# Old La Honda time trial, Feb 18



## Francis Cebedo (Aug 1, 2001)

http://www.scaledup.com/beattheclock/locationOLH.html

Feb. 18

Who's going?? Wish I was in shape already. There's another one on May 6 though.

francois



-------------



location – hill climb – Old La Honda

There are now two locations for the TIme Trial Series – Old La Honda and Cañada Road, both in Woodside. Old La Honda is the benchmark climb in the area and Cañada Road is the benchmark flat TT route for this area. All of the dates have been chosen to precede a major cycling event to offer riders the most benefit for training.

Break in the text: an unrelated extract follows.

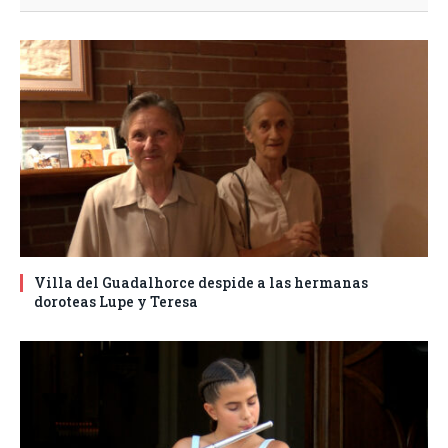
Villa del Guadalhorce despide a las hermanas
doroteas Lupe y Teresa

Registration and Staging Area: The registration and staging area for the hill climb will be at the Portola Valley Town Center. Consider riding your bike to the staging area and use it as a warmup. Please don't warm up on the course while the hill climb is in progress. This is a low key event. We do not want groups of cyclists gathering in the staging area or at the base of Old La Honda. Please warm up on your way to the staging area and arrive not more than 15 minutes before your scheduled start time.

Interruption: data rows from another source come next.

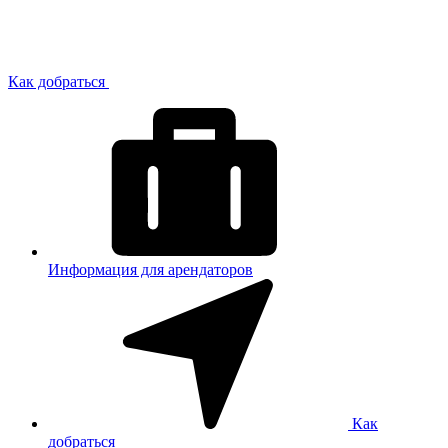
Как добраться
Информация для арендаторов
Как
добраться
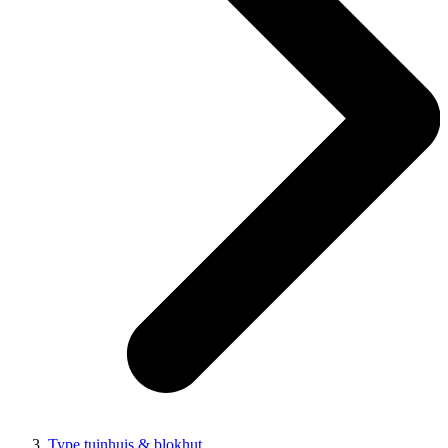
Type tuinhuis & blokhut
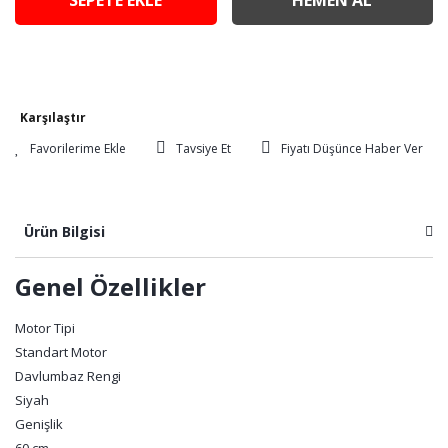
SEPETE EKLE
HEMEN AL
Karşılaştır
Tavsiye Et
Fiyatı Düşünce Haber Ver
Ürün Bilgisi
Genel Özellikler
Motor Tipi
Standart Motor
Davlumbaz Rengi
Siyah
Genişlik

When you are finished with your climb, please do not descend back down Old La Honda (it's an unpleasant descent in any case; plus, you'll clog up the road). If you want to come back down right away, turn right on Skyline and descend route 84 by turning right at the intersection in Skylonda (just a short distance north on Skyline). Otherwise, take one of the numerous routes to the coast or continue north or south on Skyline to experience some of the most breathtaking and challenging riding in the country!

Here are the statistics on Old La Honda: (courtesy of Lucas Pereira and Dan Connelly)
Max. grade: 15% (18% inside switchbacks)
Avg. grade: 7.2%
Length: 3.37 miles (5.42 km)
Climb: 1290 feet (393 m)
Descent: 0 feet (0 m)
Description: This is a classic, the benchmark climb in the region. It is neither terribly steep nor long, but its proximity to population centers and the beauty of its narrow switchbacks and generous shade make it extremely popular. Almost all local riders know their best times up this hill, from the bridge to the stop sign. Each Wednesday it is climbed by the infamous "Noon Ride," often including national-caliber riders.


----------